Why Compress What You Can Generate? When GPT-4o Generation Ushers in Image Compression Fields
Journal:
arXiv
Published Date:
Apr 30, 2025
Abstract
The rapid development of AIGC foundation models has revolutionized the
paradigm of image compression, which paves the way for the abandonment of most
pixel-level transform and coding, compelling us to ask: why compress what you
can generate if the AIGC foundation model is powerful enough to faithfully
generate intricate structure and fine-grained details from nothing more than
some compact descriptors, i.e., texts, or cues. Fortunately, recent GPT-4o
image generation of OpenAI has achieved impressive cross-modality generation,
editing, and design capabilities, which motivates us to answer the above
question by exploring its potential in image compression fields. In this work,
we investigate two typical compression paradigms: textual coding and multimodal
coding (i.e., text + extremely low-resolution image), where all/most
pixel-level information is generated instead of compressing via the advanced
GPT-4o image generation function.
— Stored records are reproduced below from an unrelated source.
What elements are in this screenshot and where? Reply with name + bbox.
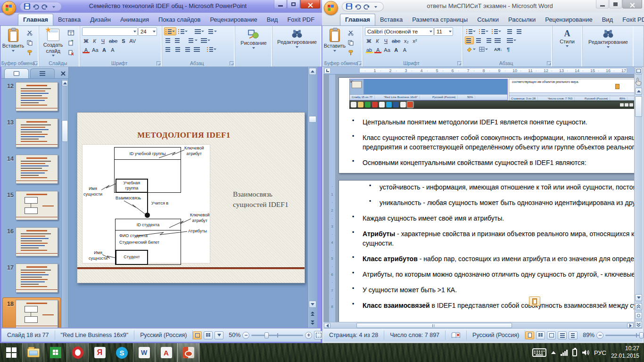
multilevel-list-button[interactable] [490,27,503,35]
slide-number-status[interactable]: Слайд 18 из 77 [1,330,55,340]
ppt-tab-вид[interactable]: Вид [262,14,283,25]
volume-icon[interactable] [582,349,589,356]
taskbar-explorer-button[interactable] [22,343,44,362]
font-name-select[interactable] [82,27,138,36]
document-paragraph[interactable]: •Класс взаимосвязей в IDEF1 представляет… [339,301,643,310]
slide-thumbnail-row[interactable]: 12 [2,80,61,116]
italic-button[interactable]: К [91,37,99,45]
word-vertical-scrollbar[interactable] [634,67,643,329]
paste-button[interactable]: Вставить [324,27,345,58]
delete-slide-button[interactable] [66,48,76,57]
language-indicator[interactable]: РУС [594,349,606,356]
shading-button[interactable] [465,45,477,53]
zoom-slider-thumb[interactable] [639,332,644,338]
panel-close-button[interactable] [60,71,66,76]
taskbar-store-button[interactable] [44,343,66,362]
slide-layout-button[interactable] [66,28,76,37]
qat-customize-button[interactable] [50,3,58,10]
borders-button[interactable] [478,45,489,53]
slideshow-button[interactable] [215,331,223,339]
slide-sorter-button[interactable] [204,331,213,339]
ppt-titlebar[interactable]: Семейство технологий IDEF общ - Microsof… [0,0,322,13]
char-spacing-button[interactable]: AV [128,37,137,45]
save-button[interactable] [345,3,353,10]
slide-thumbnail[interactable] [16,82,58,111]
theme-name-status[interactable]: "Red Line Business 16x9" [55,330,135,340]
paste-button[interactable]: Вставить [2,27,24,58]
convert-smartart-button[interactable] [206,45,218,53]
decrease-indent-button[interactable] [506,27,515,35]
qat-customize-button[interactable] [372,3,380,10]
font-name-select[interactable]: Calibri (Основной те [365,27,434,36]
idef1-diagram[interactable]: ID учебной группы Учебнаягруппа ID студе… [82,144,210,263]
panel-scroll-up[interactable] [62,80,68,86]
next-page-button[interactable] [635,321,642,328]
next-slide-button[interactable] [309,319,316,326]
grow-font-button[interactable]: А [392,46,400,54]
panel-tab-slides[interactable] [4,68,29,78]
zoom-out-button[interactable]: − [596,332,603,339]
document-paragraph[interactable]: •устойчивость - информация, имеющая отно… [339,182,643,192]
align-left-button[interactable] [164,45,173,53]
word-titlebar[interactable]: ответы МиСПИСиТ экзамен - Microsoft Word [322,0,644,13]
shadow-button[interactable]: S [119,37,127,45]
paste-options-button[interactable] [529,296,540,306]
zoom-slider[interactable] [605,335,644,336]
bullets-button[interactable] [164,27,176,35]
web-layout-button[interactable] [547,331,556,339]
show-hidden-icons-button[interactable] [551,351,556,354]
change-case-button[interactable]: Аа [91,46,100,54]
proofing-status[interactable] [446,330,467,340]
document-paragraph[interactable]: •У сущности может быть >1 КА. [339,285,643,295]
editing-button[interactable]: Редактирование [585,27,632,58]
battery-icon[interactable] [572,349,577,356]
zoom-percent[interactable]: 89% [579,332,594,338]
change-case-button[interactable]: Аа [382,46,392,54]
save-button[interactable] [23,3,31,10]
subscript-button[interactable]: x₂ [402,37,410,45]
slide-caption[interactable]: Взаимосвязь сущностей IDEF1 [233,189,289,209]
fullscreen-reading-button[interactable] [536,331,545,339]
word-close-button[interactable] [622,0,642,8]
copy-button[interactable] [346,38,355,47]
paragraph-dialog-launcher[interactable] [547,61,551,66]
word-tab-ссылки[interactable]: Ссылки [472,14,504,25]
clipboard-dialog-launcher[interactable] [357,61,362,66]
slide-thumbnail[interactable] [16,227,58,256]
normal-view-button[interactable] [193,331,202,339]
word-tab-рассылки[interactable]: Рассылки [504,14,540,25]
taskbar-word-button[interactable]: W [133,343,155,362]
document-paragraph[interactable]: •Центральным понятием методологии IDEF1 … [339,117,643,127]
font-size-select[interactable]: 11 [434,27,453,36]
justify-button[interactable] [493,36,502,44]
slide-title[interactable]: МЕТОДОЛОГИЯ IDEF1 [77,131,290,140]
underline-button[interactable]: Ч [99,37,107,45]
reset-slide-button[interactable] [66,38,76,47]
draft-view-button[interactable] [569,331,578,339]
document-page[interactable]: 16 Слайд 15 из 77"Red Line Business 16x9… [339,77,643,173]
justify-button[interactable] [192,45,201,53]
word-horizontal-scrollbar[interactable] [323,322,634,329]
taskbar-start-button[interactable] [0,343,22,362]
ppt-tab-foxit-pdf[interactable]: Foxit PDF [282,14,319,25]
redo-button[interactable] [363,3,371,10]
document-paragraph[interactable]: •Атрибуты - характерные свойства и призн… [339,229,643,248]
zoom-out-button[interactable]: − [242,332,249,339]
italic-button[interactable]: К [373,37,381,45]
ppt-vertical-scrollbar[interactable] [307,67,317,328]
numbering-button[interactable] [478,27,490,35]
select-browse-object-button[interactable] [635,312,642,319]
embedded-screenshot-image[interactable]: 16 Слайд 15 из 77"Red Line Business 16x9… [349,79,636,109]
highlight-button[interactable]: ab [365,46,373,54]
word-tab-рецензирование[interactable]: Рецензирование [540,14,597,25]
panel-scroll-thumb[interactable] [62,120,68,142]
word-maximize-button[interactable] [609,0,622,8]
document-paragraph[interactable]: •Класс атрибутов - набор пар, состоящих … [339,254,643,263]
font-color-button[interactable]: А [374,46,382,54]
word-vertical-ruler[interactable]: 1·2·3·4·5·6·7·8· [329,74,335,322]
ppt-close-button[interactable] [300,0,320,8]
network-icon[interactable] [561,349,568,356]
word-minimize-button[interactable] [596,0,609,8]
outline-view-button[interactable] [558,331,567,339]
word-tab-вставка[interactable]: Вставка [375,14,407,25]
The essential challenge lies in how to
maintain semantic and structure consistency during the decoding process. To
overcome this, we propose a structure raster-scan prompt engineering mechanism
to transform the image into textual space, which is compressed as the condition
of GPT-4o image generation. Extensive experiments have shown that the
combination of our designed structural raster-scan prompts and GPT-4o's image
generation function achieved the impressive performance compared with recent
multimodal/generative image compression at ultra-low bitrate, further
indicating the potential of AIGC generation in image compression fields.